(Recorded data)
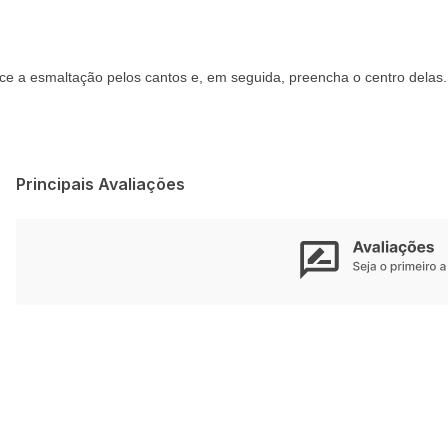
ce a esmaltação pelos cantos e, em seguida, preencha o centro dela
Principais Avaliações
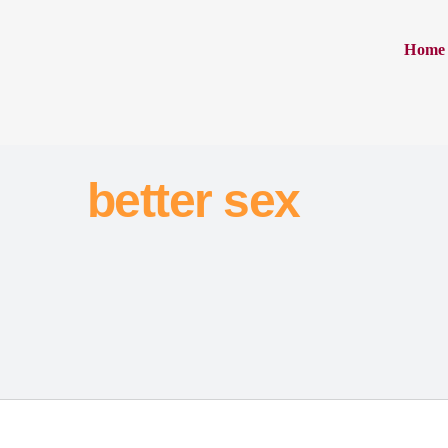
Home
better sex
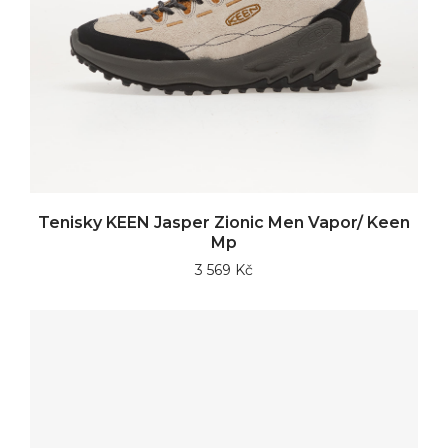
Tenisky KEEN Jasper Zionic Men Vapor/ Keen
Mp
3 569 Kč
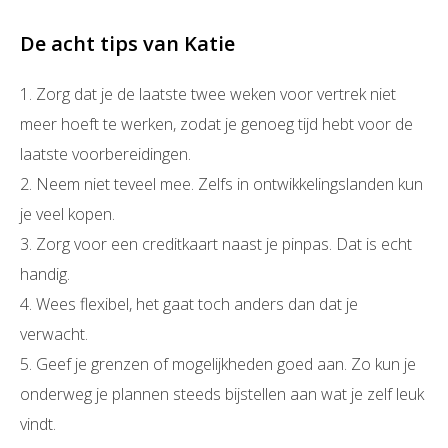
De acht tips van Katie
1. Zorg dat je de laatste twee weken voor vertrek niet
meer hoeft te werken, zodat je genoeg tijd hebt voor de
laatste voorbereidingen.
2. Neem niet teveel mee. Zelfs in ontwikkelingslanden kun
je veel kopen.
3. Zorg voor een creditkaart naast je pinpas. Dat is echt
handig.
4. Wees flexibel, het gaat toch anders dan dat je
verwacht.
5. Geef je grenzen of mogelijkheden goed aan. Zo kun je
onderweg je plannen steeds bijstellen aan wat je zelf leuk
vindt.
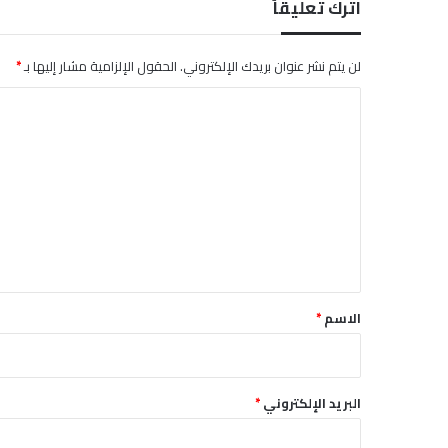
اترك تعليقاً
لن يتم نشر عنوان بريدك الإلكتروني.
الحقول الإلزامية مشار إليها بـ
*
ا
ل
ت
ع
ل
ي
ق
*
الاسم
*
البريد الإلكتروني
*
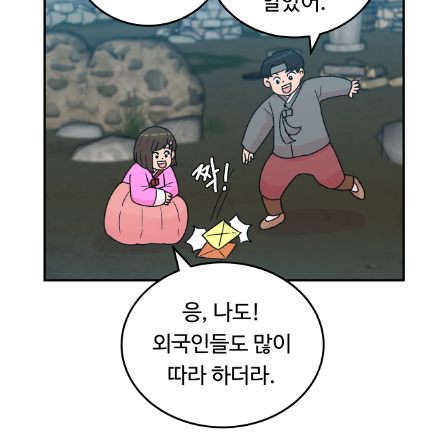
도
체
험
해
볼
수
있
나
봐
.
해
볼
까
?
그
래
좋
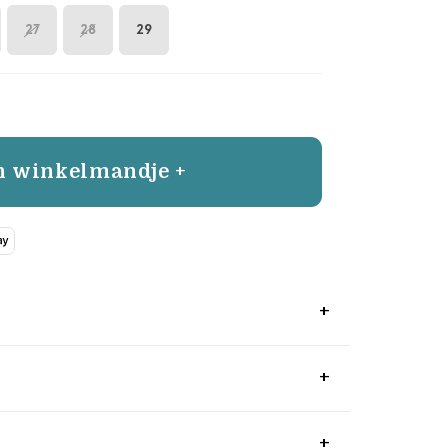
27
28
29
n winkelmandje +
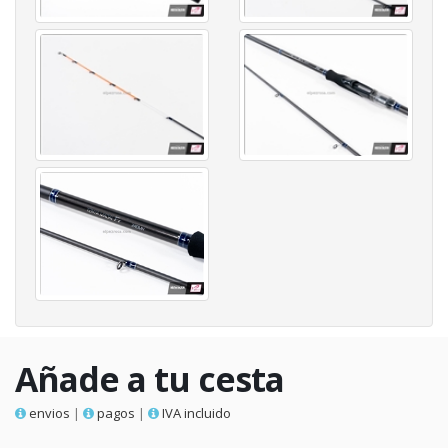
Añade a tu cesta
envios
|
pagos
|
IVA incluido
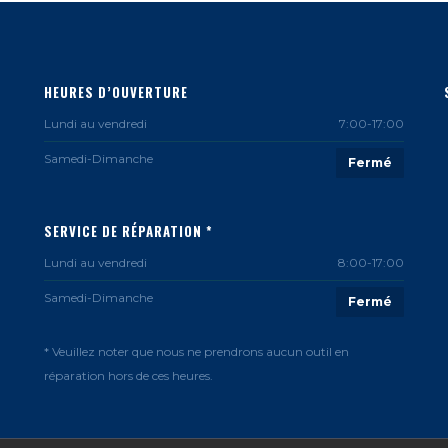
HEURES D’OUVERTURE
Lundi au vendredi
7:00-17:00
Samedi-Dimanche
Fermé
SERVICE DE RÉPARATION *
Lundi au vendredi
8:00-17:00
Samedi-Dimanche
Fermé
* Veuillez noter que nous ne prendrons aucun outil en
réparation hors de ces heures.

-- Exercise details --
Output all the data above verbatim, leaving out images.

-- Written response --
ce a esmaltação pelos cantos e, em seguida, preencha o centro dela
Principais Avaliações
Home
better sex
Tenisky KEEN Jasper Zionic Men Vapor/ Keen
Mp
3 569 Kč
De acht tips van Katie
1. Zorg dat je de laatste twee weken voor vertrek niet
meer hoeft te werken, zodat je genoeg tijd hebt voor de
laatste voorbereidingen.
2. Neem niet teveel mee. Zelfs in ontwikkelingslanden kun
je veel kopen.
3. Zorg voor een creditkaart naast je pinpas. Dat is echt
handig.
4. Wees flexibel, het gaat toch anders dan dat je
verwacht.
5. Geef je grenzen of mogelijkheden goed aan. Zo kun je
onderweg je plannen steeds bijstellen aan wat je zelf leuk
vindt.
اترك تعليقاً
لن يتم نشر عنوان بريدك الإلكتروني.
الحقول الإلزامية مشار إليها بـ
*
ا
ل
ت
ع
ل
ي
ق
*
الاسم
*
البريد الإلكتروني
*
도
체
험
해
볼
수
있
나
봐
.
해
볼
까
?
그
래
좋
27
28
29
n winkelmandje +
Añade a tu cesta
envios
|
pagos
|
IVA incluido
HEURES D’OUVERTURE
Lundi au vendredi
7:00-17:00
Samedi-Dimanche
Fermé
SERVICE DE RÉPARATION *
Lundi au vendredi
8:00-17:00
Samedi-Dimanche
Fermé
* Veuillez noter que nous ne prendrons aucun outil en
réparation hors de ces heures.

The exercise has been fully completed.